Au Petit Bonheur La Chance その2

4区のVillage Saint-Paul内にある小さなブロカント雑貨店を久しぶりに訪問。定員3名が限界というミクロな空間に、心惹かれるものが山盛りである。
IMG_3515.jpg
フランスの各県の地理と県番号と県名の、対応早わかり表。県番号1-45番と、46-90番の2面構成… ハッ、うちの住所の県番号がないよ!調べてみたら、91、92、93、94、95番の県番号が出来たのは、1968年だとか。
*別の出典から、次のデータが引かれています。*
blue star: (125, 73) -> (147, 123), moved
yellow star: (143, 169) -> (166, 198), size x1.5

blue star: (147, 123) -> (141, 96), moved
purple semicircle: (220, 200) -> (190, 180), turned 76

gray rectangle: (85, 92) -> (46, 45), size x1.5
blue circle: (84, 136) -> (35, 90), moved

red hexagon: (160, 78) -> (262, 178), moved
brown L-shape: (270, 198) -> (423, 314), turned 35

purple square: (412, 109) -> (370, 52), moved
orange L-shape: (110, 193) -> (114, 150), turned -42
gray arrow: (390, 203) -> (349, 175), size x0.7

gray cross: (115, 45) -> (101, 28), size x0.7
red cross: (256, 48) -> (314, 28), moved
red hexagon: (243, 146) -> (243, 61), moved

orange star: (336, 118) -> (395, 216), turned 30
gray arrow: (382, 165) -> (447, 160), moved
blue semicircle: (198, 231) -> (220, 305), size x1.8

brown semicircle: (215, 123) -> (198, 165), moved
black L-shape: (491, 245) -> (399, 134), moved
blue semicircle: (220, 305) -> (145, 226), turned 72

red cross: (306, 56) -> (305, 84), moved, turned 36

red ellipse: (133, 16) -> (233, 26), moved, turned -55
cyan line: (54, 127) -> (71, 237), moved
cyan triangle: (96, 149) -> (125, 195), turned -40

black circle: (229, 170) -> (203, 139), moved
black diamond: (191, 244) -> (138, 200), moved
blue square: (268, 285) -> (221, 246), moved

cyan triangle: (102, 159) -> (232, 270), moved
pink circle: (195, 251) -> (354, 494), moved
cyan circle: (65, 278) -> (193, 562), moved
今まで、県番号から地理的位置を知りたい時には地図を端から順に見て探していた(県番号は県名の頭文字のアルファベット順になっている為、地図上ではバラバラ)のだが、これは便利な道具だ。
IMG_3516.jpg
Rébus(レビュス)と呼ばれる、謎解き文遊びのカード。
例えば、写真の真ん中のものは…

1段目、最初の「le」はそのまま、次がCheval、「IÉ」氏が「IAR」氏をbat(バ。殴る・打つの意味の動詞battreの3人称単数形)。これで「le chval ié bat iar(ル・シュヴァル・イエ・バ・ヤール)」=「le Chevalier Bayard(ル・シュヴァリエ・バヤール)」

2段目、樽がfût(フュ)、「20」がvingt(ヴァン)、ハートがCoeur(クール)、囲みの1933はAn(アン、年のこと)。これで「fût vingt coeur an(フュ・ヴァン・クール・アン)」=「fut vainqueur en(フュ・ヴァンクール・アン)」

3段目、鳥の巣がnid(ニ)、山積みtas(タ)、ベッドlit(リ)。これで「nit tas lit(ニ・タ・リ)」=「(enからのアンシェヌマンでnを発音)Italie(ニタリ)」
ということで正解は、

Le Chevalier BAYARD fut vainqueur en Italie.(バヤール騎士はイタリア戦の勝利者)
BonMarcheSac.jpg
世界最古のデパート、Au Bon Marchéの包装袋の復刻版。ヴィシー、アルジェ、カイロに支店ありと書かれているのが、植民地政策時代を反映(カイロはナポレオンが植民地にし損ねたのに、デパートの支店はあったのか…)。そして、年中無休と!土日は商店が閉まるのが当たり前だと思っていたけれど、休み無しの時代もあったとは、驚き。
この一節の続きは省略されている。